Saved entries:
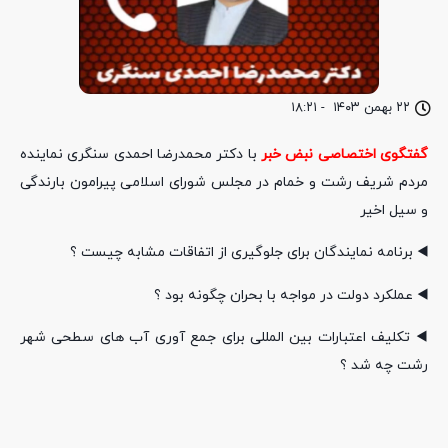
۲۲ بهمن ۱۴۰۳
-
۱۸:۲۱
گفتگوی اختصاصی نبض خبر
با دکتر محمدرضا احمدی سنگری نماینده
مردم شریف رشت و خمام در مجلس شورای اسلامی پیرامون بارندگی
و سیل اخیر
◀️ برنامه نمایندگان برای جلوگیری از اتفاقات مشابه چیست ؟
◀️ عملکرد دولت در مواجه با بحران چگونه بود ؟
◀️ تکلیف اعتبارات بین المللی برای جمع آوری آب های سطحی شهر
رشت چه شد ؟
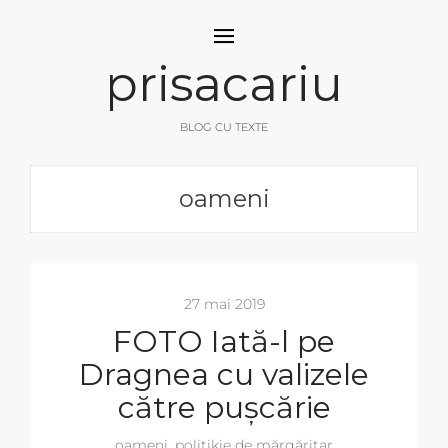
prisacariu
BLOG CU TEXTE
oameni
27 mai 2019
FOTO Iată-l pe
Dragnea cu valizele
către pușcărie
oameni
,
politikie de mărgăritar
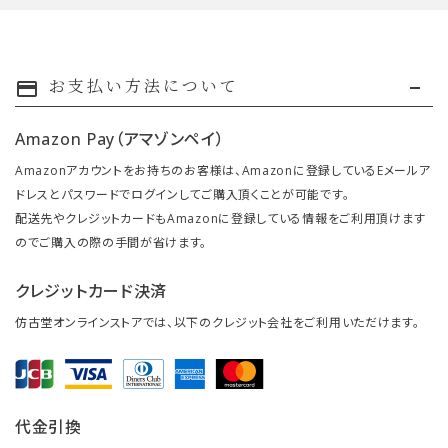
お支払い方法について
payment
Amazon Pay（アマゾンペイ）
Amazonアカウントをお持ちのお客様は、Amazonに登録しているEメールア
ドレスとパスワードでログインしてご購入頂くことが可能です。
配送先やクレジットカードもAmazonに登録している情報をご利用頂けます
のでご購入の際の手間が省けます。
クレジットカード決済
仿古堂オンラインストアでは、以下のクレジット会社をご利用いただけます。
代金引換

--

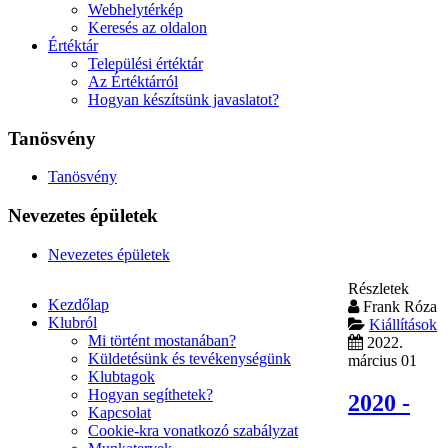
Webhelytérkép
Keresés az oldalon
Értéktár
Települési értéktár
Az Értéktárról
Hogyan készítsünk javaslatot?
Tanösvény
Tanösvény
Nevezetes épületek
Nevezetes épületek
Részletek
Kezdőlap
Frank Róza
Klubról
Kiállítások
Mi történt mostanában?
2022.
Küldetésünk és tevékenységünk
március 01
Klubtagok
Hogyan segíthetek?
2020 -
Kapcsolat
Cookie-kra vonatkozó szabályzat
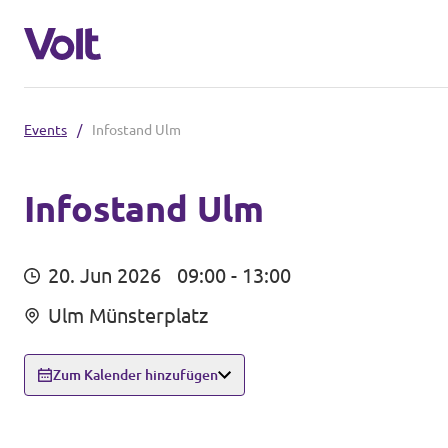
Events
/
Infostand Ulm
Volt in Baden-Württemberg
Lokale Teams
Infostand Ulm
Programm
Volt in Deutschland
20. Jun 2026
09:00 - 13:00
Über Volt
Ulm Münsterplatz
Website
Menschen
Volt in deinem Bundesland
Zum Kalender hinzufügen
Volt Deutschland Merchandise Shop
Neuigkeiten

...

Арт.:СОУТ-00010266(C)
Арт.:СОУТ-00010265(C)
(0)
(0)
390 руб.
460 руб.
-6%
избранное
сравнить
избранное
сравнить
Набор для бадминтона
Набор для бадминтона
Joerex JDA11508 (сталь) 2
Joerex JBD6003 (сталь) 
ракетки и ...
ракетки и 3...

Work request:
The result should be an exact copy of only the lines above from the one that holds "۲۲ بهمن ۱۴۰۳" through the one that holds "27 mai 2019", both ends included, without pictures.

Result:
۲۲ بهمن ۱۴۰۳
-
۱۸:۲۱
گفتگوی اختصاصی نبض خبر
با دکتر محمدرضا احمدی سنگری نماینده
مردم شریف رشت و خمام در مجلس شورای اسلامی پیرامون بارندگی
و سیل اخیر
◀️ برنامه نمایندگان برای جلوگیری از اتفاقات مشابه چیست ؟
◀️ عملکرد دولت در مواجه با بحران چگونه بود ؟
◀️ تکلیف اعتبارات بین المللی برای جمع آوری آب های سطحی شهر
رشت چه شد ؟
prisacariu
BLOG CU TEXTE
oameni
27 mai 2019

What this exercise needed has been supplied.